Please read the records below and return each line holding the string "including".

══════════

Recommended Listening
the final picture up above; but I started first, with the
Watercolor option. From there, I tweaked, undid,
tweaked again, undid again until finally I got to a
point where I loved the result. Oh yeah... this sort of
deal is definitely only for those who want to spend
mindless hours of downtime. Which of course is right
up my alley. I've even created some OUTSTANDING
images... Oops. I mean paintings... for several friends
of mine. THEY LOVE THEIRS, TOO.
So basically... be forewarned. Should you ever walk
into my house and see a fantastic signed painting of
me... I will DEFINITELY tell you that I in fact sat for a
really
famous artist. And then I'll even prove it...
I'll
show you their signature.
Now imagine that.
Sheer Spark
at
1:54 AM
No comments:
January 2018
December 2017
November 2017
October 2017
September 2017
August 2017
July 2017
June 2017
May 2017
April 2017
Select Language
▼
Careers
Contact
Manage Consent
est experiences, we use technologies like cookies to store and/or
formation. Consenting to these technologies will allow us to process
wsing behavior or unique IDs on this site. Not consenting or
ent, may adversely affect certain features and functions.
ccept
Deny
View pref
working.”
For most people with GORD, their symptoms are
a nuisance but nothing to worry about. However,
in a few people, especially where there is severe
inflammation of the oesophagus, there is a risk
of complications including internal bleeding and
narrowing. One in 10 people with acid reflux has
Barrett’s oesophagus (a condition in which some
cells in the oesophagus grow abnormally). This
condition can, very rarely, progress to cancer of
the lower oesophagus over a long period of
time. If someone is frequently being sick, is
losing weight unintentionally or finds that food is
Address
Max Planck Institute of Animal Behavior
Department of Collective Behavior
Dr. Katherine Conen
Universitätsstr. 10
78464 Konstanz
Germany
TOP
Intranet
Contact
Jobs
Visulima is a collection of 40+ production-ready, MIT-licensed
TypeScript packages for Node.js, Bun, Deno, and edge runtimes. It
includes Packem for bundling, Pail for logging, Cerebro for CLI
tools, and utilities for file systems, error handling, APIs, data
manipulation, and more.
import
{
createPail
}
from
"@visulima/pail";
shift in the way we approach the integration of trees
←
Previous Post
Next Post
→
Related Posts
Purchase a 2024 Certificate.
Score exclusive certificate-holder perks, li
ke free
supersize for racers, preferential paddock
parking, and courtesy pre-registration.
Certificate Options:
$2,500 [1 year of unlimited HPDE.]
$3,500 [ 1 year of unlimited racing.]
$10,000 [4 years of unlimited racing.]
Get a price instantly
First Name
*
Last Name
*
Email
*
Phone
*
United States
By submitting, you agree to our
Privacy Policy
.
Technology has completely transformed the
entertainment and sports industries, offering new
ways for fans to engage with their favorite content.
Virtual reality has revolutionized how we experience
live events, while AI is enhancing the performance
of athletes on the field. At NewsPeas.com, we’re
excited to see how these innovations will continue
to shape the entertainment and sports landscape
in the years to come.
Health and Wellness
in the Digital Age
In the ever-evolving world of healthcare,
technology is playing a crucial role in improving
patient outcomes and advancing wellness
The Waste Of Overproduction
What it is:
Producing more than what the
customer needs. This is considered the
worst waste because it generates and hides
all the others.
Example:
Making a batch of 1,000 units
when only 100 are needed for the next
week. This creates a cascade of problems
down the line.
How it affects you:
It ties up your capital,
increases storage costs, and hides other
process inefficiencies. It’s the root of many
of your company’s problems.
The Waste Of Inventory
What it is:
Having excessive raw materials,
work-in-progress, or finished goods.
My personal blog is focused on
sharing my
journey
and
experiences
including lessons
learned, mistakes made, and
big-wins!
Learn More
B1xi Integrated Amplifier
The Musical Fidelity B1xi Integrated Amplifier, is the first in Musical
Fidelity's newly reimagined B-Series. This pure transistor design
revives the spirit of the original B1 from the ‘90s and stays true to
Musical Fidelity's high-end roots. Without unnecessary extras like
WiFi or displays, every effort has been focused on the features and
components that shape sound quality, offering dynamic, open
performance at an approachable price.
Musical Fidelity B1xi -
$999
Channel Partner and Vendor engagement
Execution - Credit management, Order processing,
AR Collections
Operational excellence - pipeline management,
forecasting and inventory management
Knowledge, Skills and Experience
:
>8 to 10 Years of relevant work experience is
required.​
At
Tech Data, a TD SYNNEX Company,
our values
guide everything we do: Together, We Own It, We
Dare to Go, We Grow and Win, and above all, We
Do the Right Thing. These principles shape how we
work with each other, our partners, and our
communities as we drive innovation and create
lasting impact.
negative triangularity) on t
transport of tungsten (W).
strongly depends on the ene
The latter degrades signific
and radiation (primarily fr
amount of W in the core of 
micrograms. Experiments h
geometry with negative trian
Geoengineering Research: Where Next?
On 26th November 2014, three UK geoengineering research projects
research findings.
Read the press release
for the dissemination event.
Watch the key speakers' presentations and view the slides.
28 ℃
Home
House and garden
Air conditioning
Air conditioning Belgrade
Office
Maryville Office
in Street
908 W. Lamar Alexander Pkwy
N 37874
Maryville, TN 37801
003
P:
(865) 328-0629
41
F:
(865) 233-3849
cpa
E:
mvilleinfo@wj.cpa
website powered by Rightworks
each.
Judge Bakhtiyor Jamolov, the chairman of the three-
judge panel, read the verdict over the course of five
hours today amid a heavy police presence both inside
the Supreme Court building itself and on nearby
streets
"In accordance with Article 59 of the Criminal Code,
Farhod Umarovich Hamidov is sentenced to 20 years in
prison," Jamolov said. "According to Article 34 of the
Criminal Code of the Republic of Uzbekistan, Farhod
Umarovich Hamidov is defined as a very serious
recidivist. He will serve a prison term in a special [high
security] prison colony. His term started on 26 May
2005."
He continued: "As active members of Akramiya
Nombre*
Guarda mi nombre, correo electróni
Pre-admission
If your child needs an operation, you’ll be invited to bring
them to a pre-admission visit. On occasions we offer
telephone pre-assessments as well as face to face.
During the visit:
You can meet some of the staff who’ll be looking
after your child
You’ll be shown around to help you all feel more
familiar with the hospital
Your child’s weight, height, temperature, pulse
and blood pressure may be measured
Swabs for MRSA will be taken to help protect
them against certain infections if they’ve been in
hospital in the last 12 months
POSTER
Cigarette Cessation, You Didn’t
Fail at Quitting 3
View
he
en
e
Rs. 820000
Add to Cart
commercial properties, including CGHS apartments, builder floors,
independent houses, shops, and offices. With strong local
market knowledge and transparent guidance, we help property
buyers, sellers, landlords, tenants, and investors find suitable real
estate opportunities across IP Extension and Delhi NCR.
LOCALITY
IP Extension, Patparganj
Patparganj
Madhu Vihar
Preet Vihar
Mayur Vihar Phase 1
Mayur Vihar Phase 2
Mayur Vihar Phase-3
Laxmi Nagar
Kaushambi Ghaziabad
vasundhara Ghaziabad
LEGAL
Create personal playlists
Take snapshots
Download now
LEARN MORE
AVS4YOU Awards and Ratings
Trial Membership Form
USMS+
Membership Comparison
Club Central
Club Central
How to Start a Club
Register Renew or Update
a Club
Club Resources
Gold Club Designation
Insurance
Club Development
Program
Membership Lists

══════════

• **Response**:
of complications including internal bleeding and
including lessons
commercial properties, including CGHS apartments, builder floors,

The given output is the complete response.